I closed my last column by suggesting that the markets seem to be paying little attention to risk across a broad range of asset classes.
One measure of risk is stock market volatility, or the magnitude of ups and downs in stock prices. The Wall Street Journal recently reported the following statistics compiled by the market analysts at Ned Davis Research: It has been almost 1,000 trading days since the Dow Jones industrial average has seen a 10-percent decline from a high, the second-longest run on record.
In addition, the Dow has gone 140 trading days without a 2-percent decline, the longest stretch since 1958. With volatility near a record low, would it be prudent to assume that some time in the future, stock prices will become more erratic?
Risk appears to be absent in the junk bond market.
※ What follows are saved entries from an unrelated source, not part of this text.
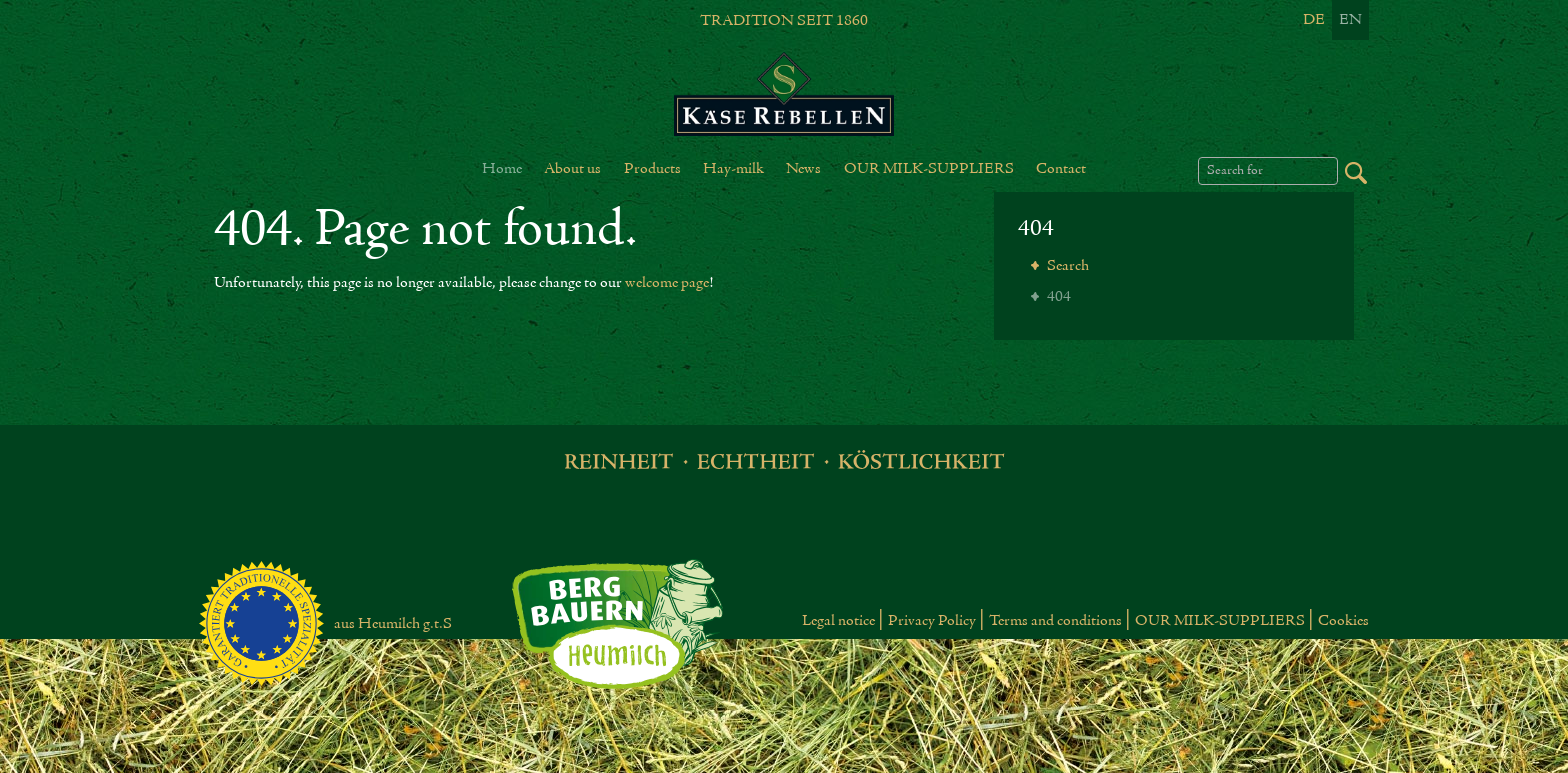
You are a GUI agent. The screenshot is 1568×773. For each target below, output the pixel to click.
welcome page (667, 283)
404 (1036, 229)
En (1350, 20)
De (1314, 20)
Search (1066, 266)
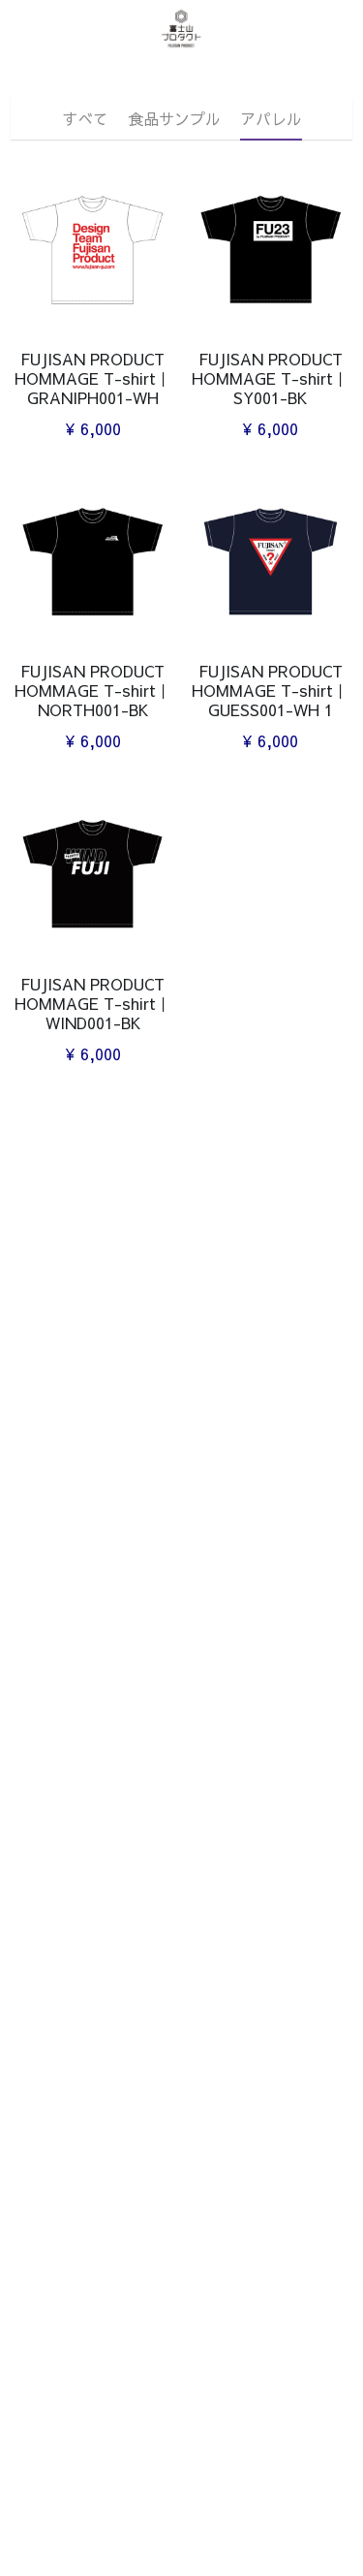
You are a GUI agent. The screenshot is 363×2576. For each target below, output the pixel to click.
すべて (85, 118)
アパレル (271, 118)
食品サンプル (174, 118)
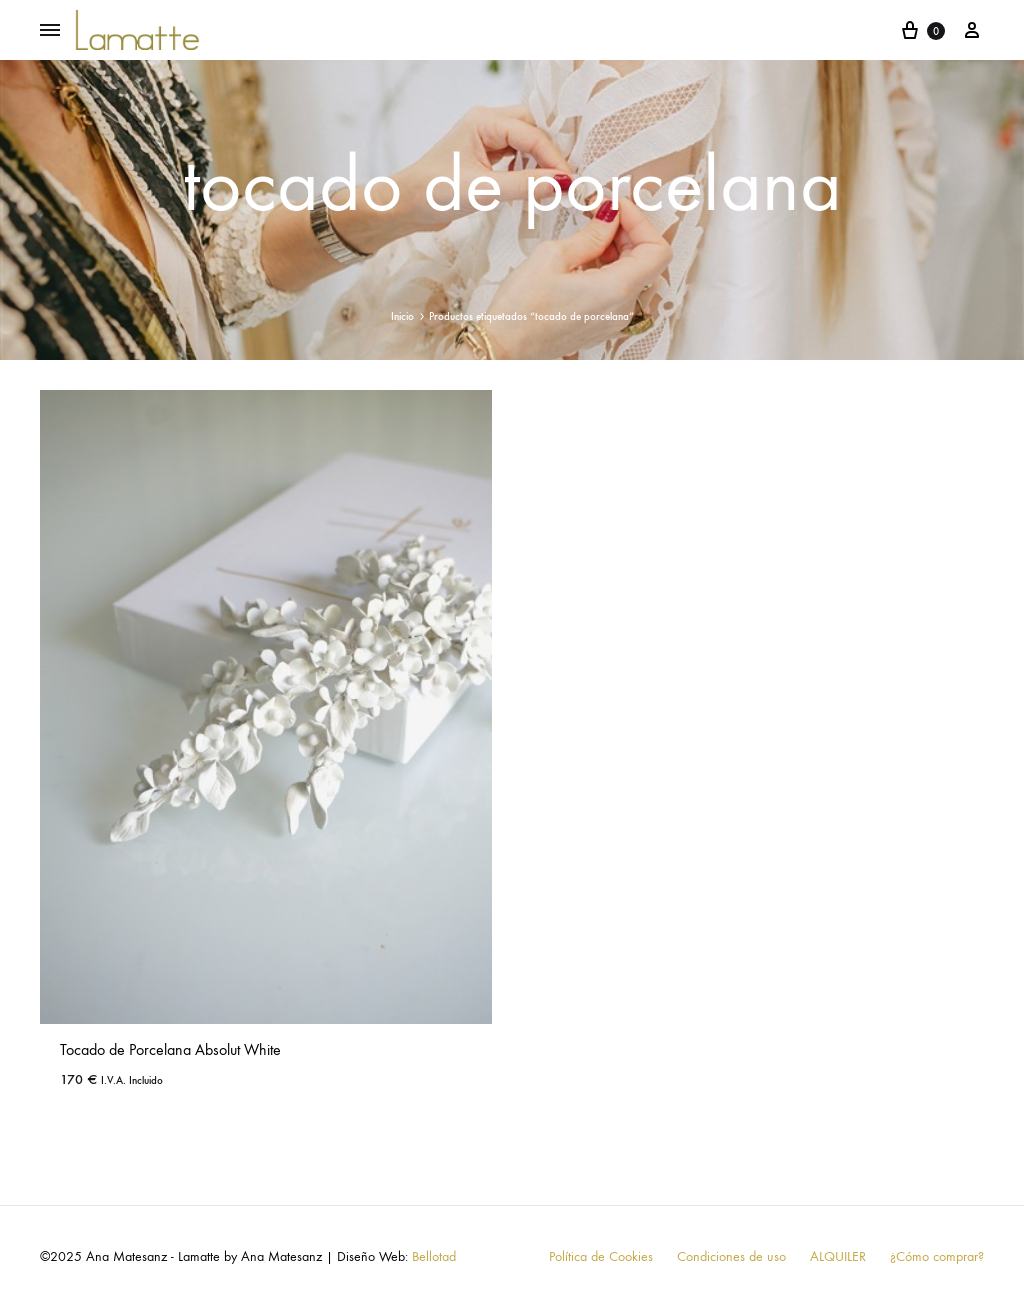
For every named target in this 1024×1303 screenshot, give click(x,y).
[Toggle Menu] (50, 31)
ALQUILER (838, 1256)
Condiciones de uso (731, 1256)
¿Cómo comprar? (937, 1256)
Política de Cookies (601, 1256)
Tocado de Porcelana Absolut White (170, 1049)
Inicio (402, 316)
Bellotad (434, 1256)
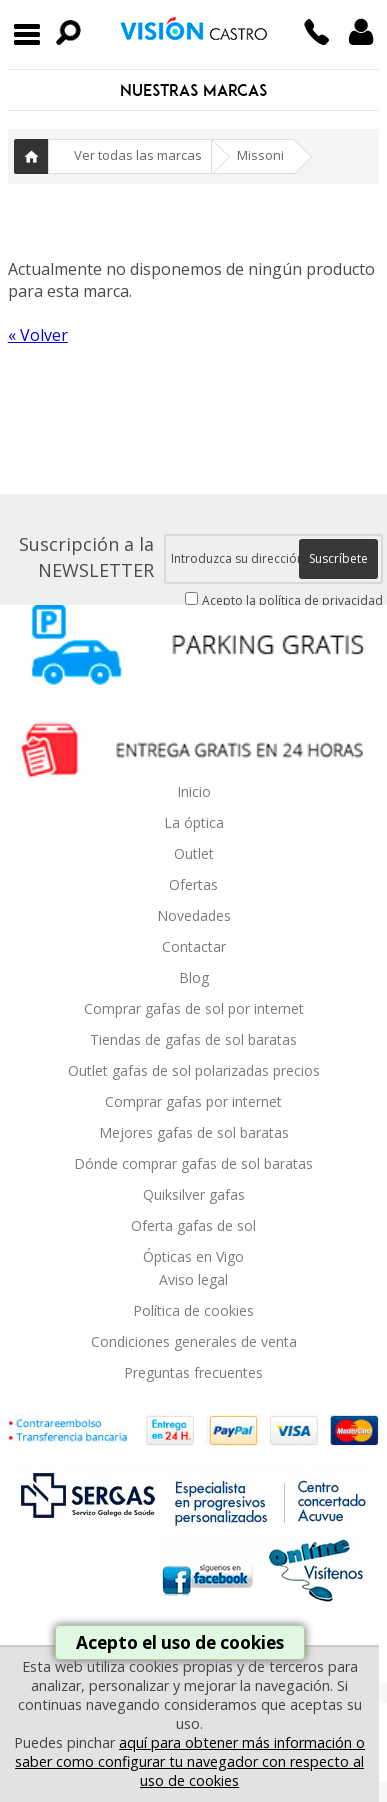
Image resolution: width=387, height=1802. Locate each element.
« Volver (38, 335)
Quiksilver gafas (194, 1194)
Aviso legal (193, 1279)
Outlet (194, 853)
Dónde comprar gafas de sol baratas (193, 1163)
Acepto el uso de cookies (180, 1642)
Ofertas (193, 884)
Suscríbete (338, 558)
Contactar (194, 946)
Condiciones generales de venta (194, 1341)
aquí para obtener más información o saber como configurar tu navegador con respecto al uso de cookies (190, 1761)
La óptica (194, 822)
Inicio (31, 156)
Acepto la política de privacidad (292, 600)
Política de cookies (193, 1310)
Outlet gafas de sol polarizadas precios (194, 1070)
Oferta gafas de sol (193, 1225)
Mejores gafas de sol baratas (194, 1132)
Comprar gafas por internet (193, 1101)
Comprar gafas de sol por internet (194, 1008)
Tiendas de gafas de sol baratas (193, 1039)
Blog (194, 977)
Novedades (194, 915)
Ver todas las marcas (138, 155)
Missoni (260, 155)
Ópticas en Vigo (193, 1256)
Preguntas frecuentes (193, 1372)
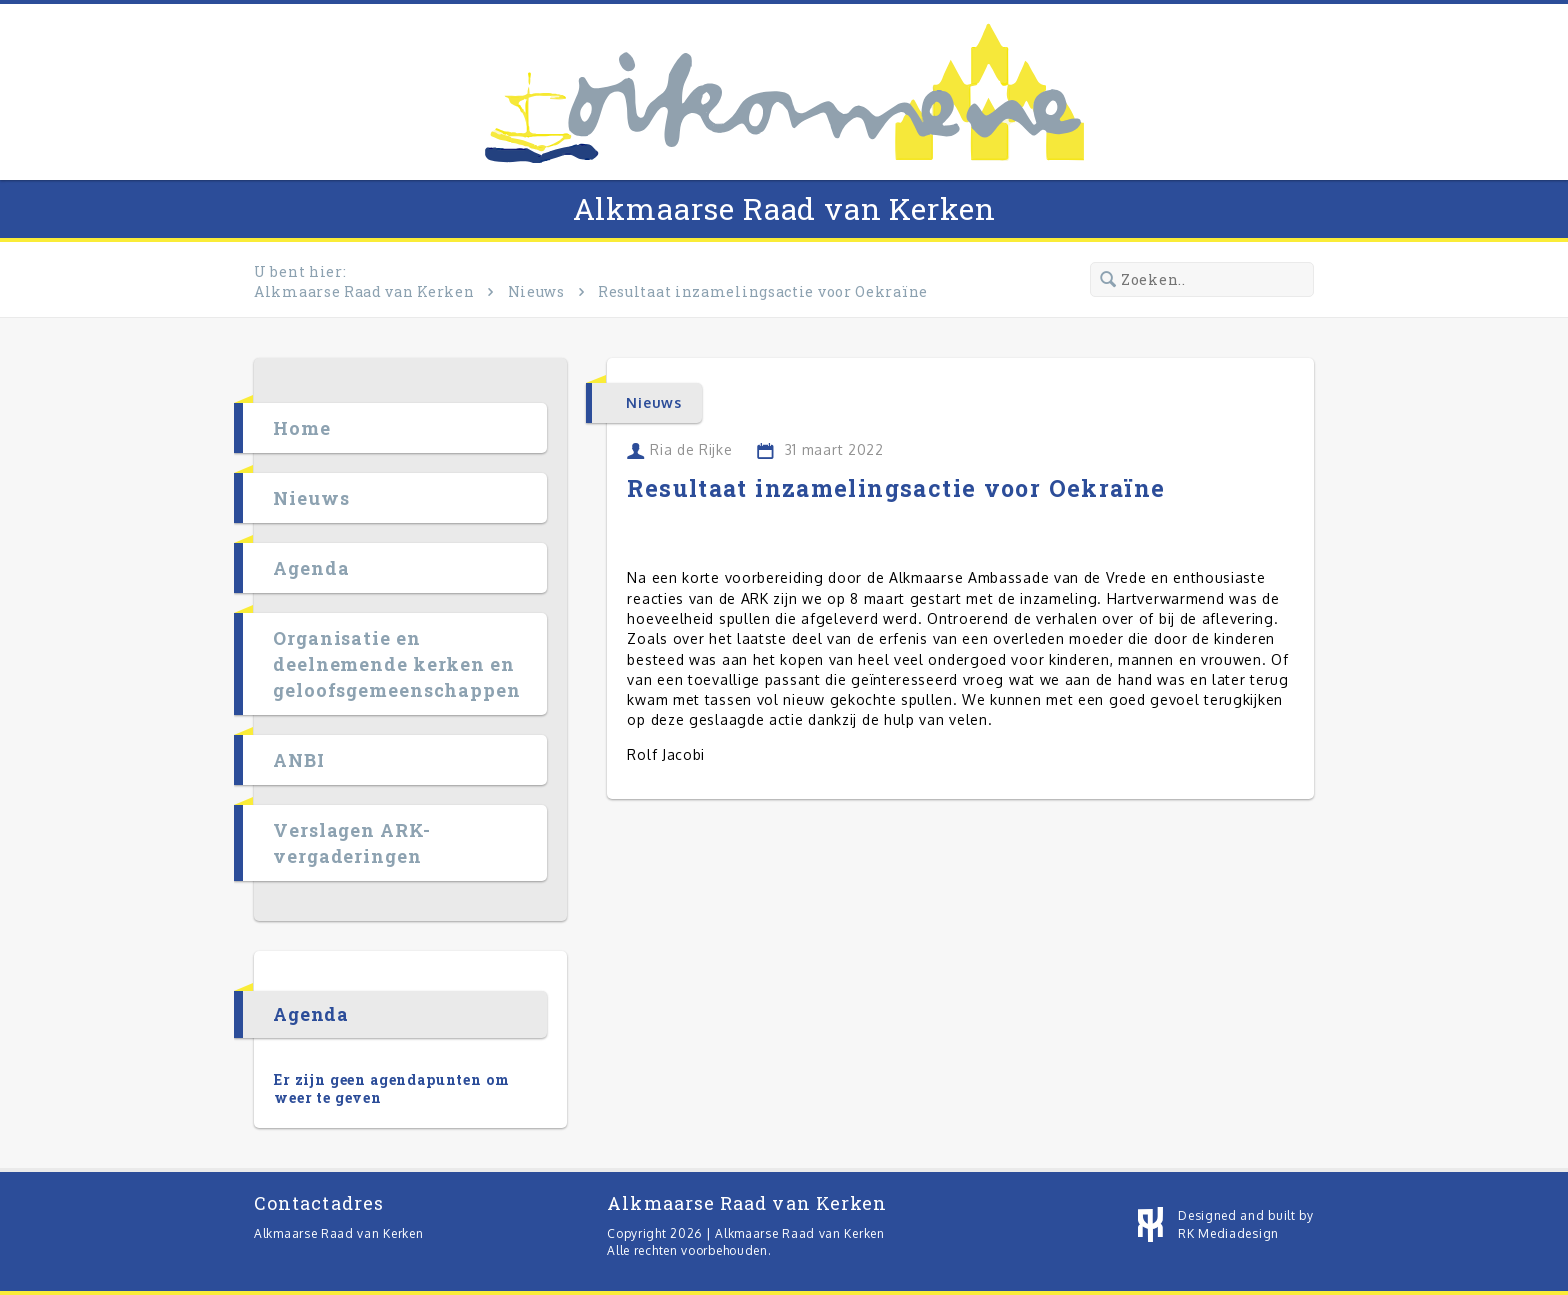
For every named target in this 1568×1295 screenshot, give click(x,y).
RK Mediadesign (1228, 1233)
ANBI (299, 760)
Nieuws (536, 291)
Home (302, 428)
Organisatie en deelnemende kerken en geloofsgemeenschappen (397, 664)
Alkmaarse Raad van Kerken (784, 208)
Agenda (311, 568)
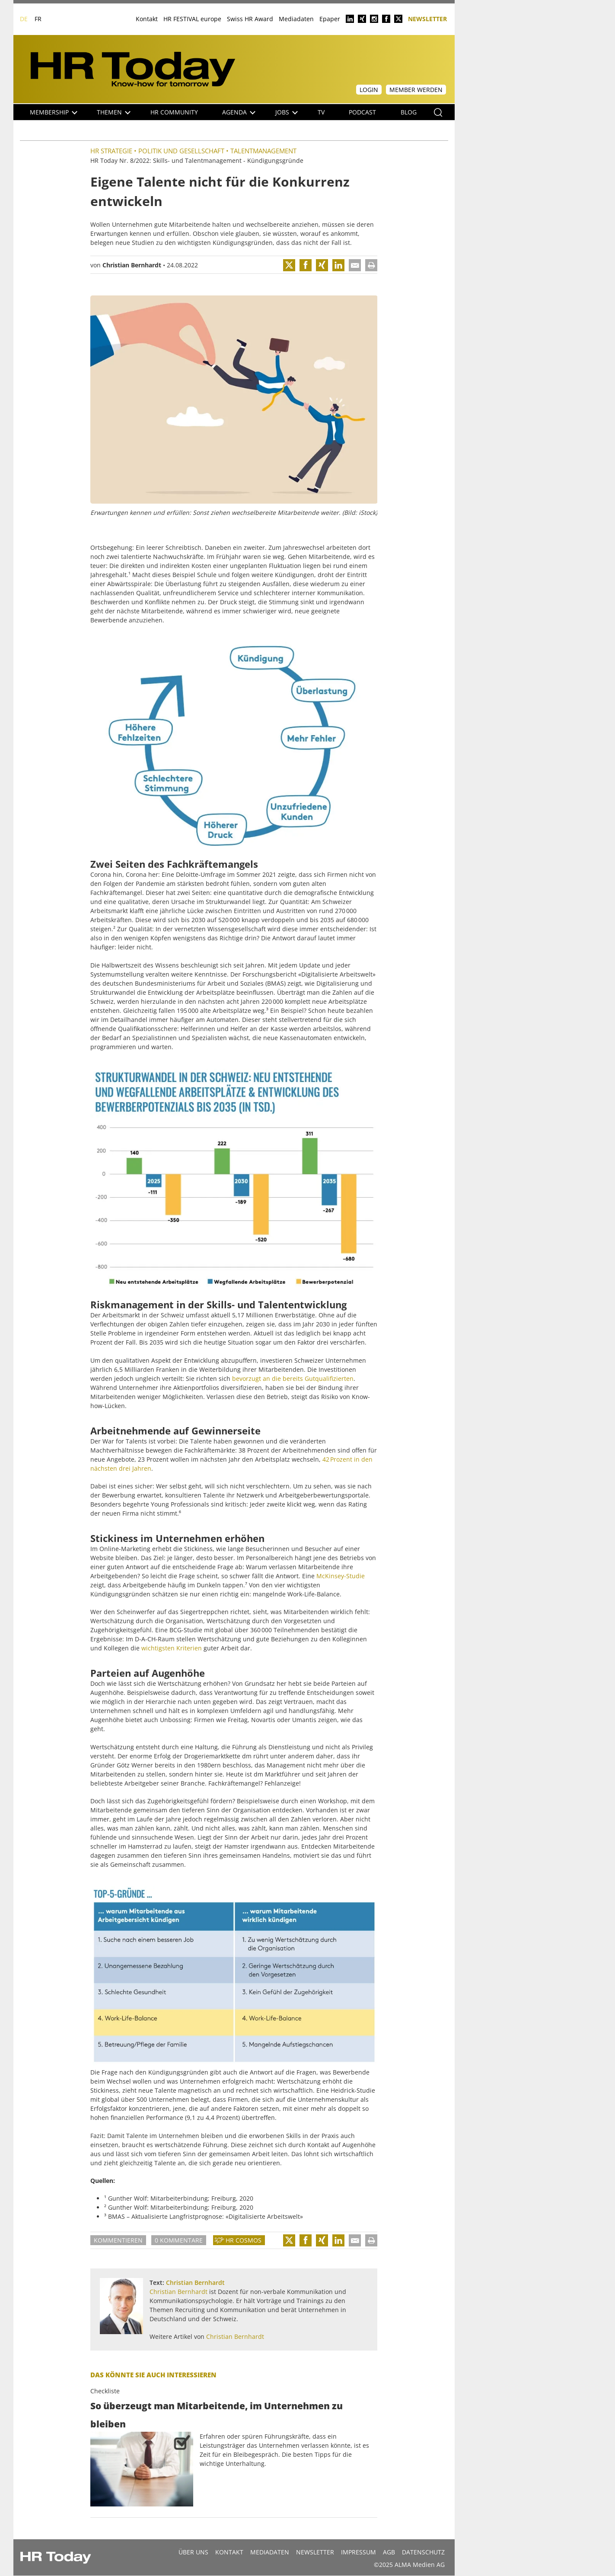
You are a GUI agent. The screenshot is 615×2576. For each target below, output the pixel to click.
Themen (114, 112)
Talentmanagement (263, 150)
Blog (409, 112)
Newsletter (427, 18)
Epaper (329, 19)
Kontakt (147, 19)
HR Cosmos (243, 2240)
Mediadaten (296, 19)
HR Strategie (111, 150)
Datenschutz (423, 2552)
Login (369, 90)
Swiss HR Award (250, 19)
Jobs (286, 112)
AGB (389, 2552)
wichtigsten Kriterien (171, 1648)
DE (24, 19)
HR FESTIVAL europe (192, 19)
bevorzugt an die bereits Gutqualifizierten (293, 1378)
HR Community (174, 112)
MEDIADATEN (269, 2552)
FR (38, 19)
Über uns (193, 2552)
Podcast (362, 112)
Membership (53, 112)
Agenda (238, 112)
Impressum (358, 2552)
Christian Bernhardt (131, 265)
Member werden (416, 90)
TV (321, 112)
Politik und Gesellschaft (181, 150)
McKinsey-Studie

Throughout 2006, junk bonds (also called high-yield bonds) experienced a record-low default rate of 0.8 percent. This is in contrast to a longterm average default rate of 5 percent, with default meaning the issuer of the bond was unable to pay the interest due.
To compensate for their higher risk, junk bonds pay higher yields. Yet in 2006, investors in junk bonds were paid only 2.7 percent more than a risk-free Treasury bond versus a historical rate of 5.2 percent above Treasuries. Could one conclude that default rates eventually will rise and that buyers of junk bonds today are not being adequately compensated for this risk?
Much of the market's benign attitude toward risk can be attributed to the lowinterest-rate environment and an economy that is humming along at a pretty good pace. But one wonders whether the markets and investors have become too complacent. Looking around, there is certainly plenty of evidence that risk is present.
For example, private equity firms have borrowed massive amounts of money via subprime loans and junk bonds to finance their acquisitions. Hedge funds have borrowed large sums from investment banks to leverage up their portfolios-one large hedge fund recently disclosed it has borrowed $12 for every $1 in its fund. While leverage boosts returns on the upside, it also magnifies losses on the downside.
Are excesses forming in commercial real estate? Currently, there is a bidding war for the nation's largest publicly traded real estate investment trust, Equity Office Properties. The price tag, $39 billion, is 15 percent above the first offer made for the company. Why is Sam Zell, the magnate behind Equity Office and one of history's sharpest commercial real estate investors, selling? Could the winner of this deal also be the loser in the long run, by overpaying for the properties?
Last, when you see hedge funds tripping over themselves to pay more than $200 per square foot for office space in the toniest sections of London's financial district, you have to step back and conclude this is not sustainable.
Risk may be in hibernation, but it has not gone away. And when it comes out of its slumber, how will the markets react? For investors, like ourselves, who are struggling to find attractive values, the nearly 5-percent return on liquid risk-free investments is not a bad alternative while you wait.